Oasis Songs: Musings from Rav D
Friday, May 13, 2022 / 12 Iyar 5782
Since the leak of the Supreme Court draft document that would overturn Roe vs. Wade, many of us have been riding a wave of shock, a shock that momentarily silenced me. I seem constitutionally built in such a way that I not only “see” multiple perspectives, but very often also feel the moral dimensions of complicated issues. I see the woman in the back alley, forced to revert to dangerous and illegal procedures to maintain autonomy over her own body, and my soul cracks. I watch the heartbeat of a fetus moving, and I see its reality. Its smallness and vulnerability make me feel protective.
Morality is messy. The most momentous moral choices we make often involve difficult and sometimes impossible choices, choices we must live with. During the moral high-water marks of our lives, we are forced to act and then live with the consequences of our imperfect options.
I’ll never really know what it is like to be a woman, but if we take that further, none of us can ever stand in anyone else’s shoes. Assuming we understand someone because we believe we have had the same experience is a path to misunderstanding. The best we can do is engage in an imaginative act of empathy in which we trust that our souls and mirror neurons can move us a little bit closer to someone else’s challenging reality. We have a duty to do that much.
How are we supposed to navigate such agonizing moments? Let there be no doubt, this leaked draft document from the Supreme Court places any of us who care about America, personal freedom, religious rights, protection of the weak, and institutional integrity in a place of turmoil.
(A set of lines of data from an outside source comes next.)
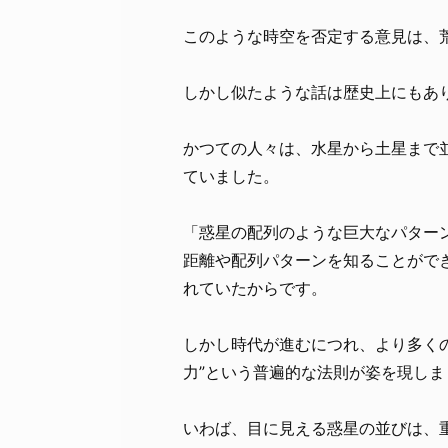
このような時空を否定する意見は、
しかし似たような話は歴史上にもあ
かつての人々は、水星から土星まで
ていました。
「惑星の配列のような巨大なパター
距離や配列パターンを知ることがで
れていたからです。
しかし時代が進むにつれ、より多く
力”という普遍的な法則が姿を現しま
いわば、目に見える惑星の並びは、重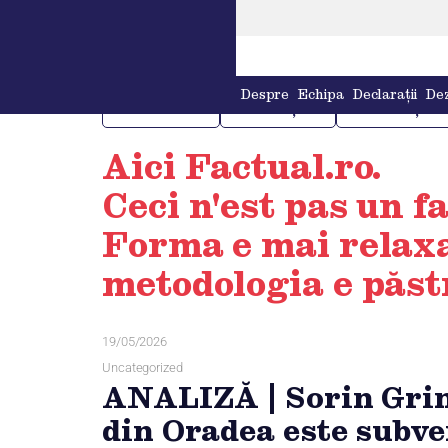
Despre
Echipa
Declarații
Dez
POLITICĂ
JUSTIȚIE
FINANȚE
Aici Factual.ro.
Ceci n'est pas un f
Forma e mai relax
metodologia e păst
19/05/2026
Uncategorized
ANALIZĂ | Sorin Grin
din Oradea este subve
If we remain lost in our thoughts, we suffer “paralysis from analysis.” If we rush in headstrong and certain, we are liable to create a series of harmful unintended consequences that produce or magnify the very outcome we fear.
I have sat with all this, trying not to revert to my old thinking about abortion. Most of the time, when people ask us our opinion about something, we tell them what we have already thought about, share where our thinking last ended, and lose the impulse to novelty which the present moment demands. Judge Alito’s leaked draft demands that we all approach this time by looking for what we previously missed.
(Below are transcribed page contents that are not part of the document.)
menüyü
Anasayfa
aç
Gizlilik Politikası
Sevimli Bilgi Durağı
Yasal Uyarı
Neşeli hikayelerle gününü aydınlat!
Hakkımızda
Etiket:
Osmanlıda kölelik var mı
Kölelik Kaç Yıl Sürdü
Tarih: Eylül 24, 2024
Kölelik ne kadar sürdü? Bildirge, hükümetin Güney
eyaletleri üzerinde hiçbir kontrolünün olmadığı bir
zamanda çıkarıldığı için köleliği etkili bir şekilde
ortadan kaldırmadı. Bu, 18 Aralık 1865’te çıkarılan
This is also a moment where I am grateful for my faith. First, the Torah permits abortion. Period. Full stop. That’s not a political or partisan statement but a fact. This normative reading of the Torah is inscribed in our Jewish legal system. Are there minority opinions against it? Of course, but they are the minority. Judaism’s clarity provides me some ease and direction.
But I am less concerned here with the Torah’s legal reasoning. I am instead grateful for the moral life raft that belief can offer. Faith at its best provides us the strength to endure deep challenges and find a measure of peace whenever we find ourselves faced with what is excruciating. One of the most compelling features of Judaism is how God repeatedly entrusts us to make difficult choices in all walks of life. Other people will second guess our choices. Knowing that God trusts us to make the best decisions we know how is powerful. It gives us the courage to do what is right for ourselves and our families regardless of those who disagree with our actions.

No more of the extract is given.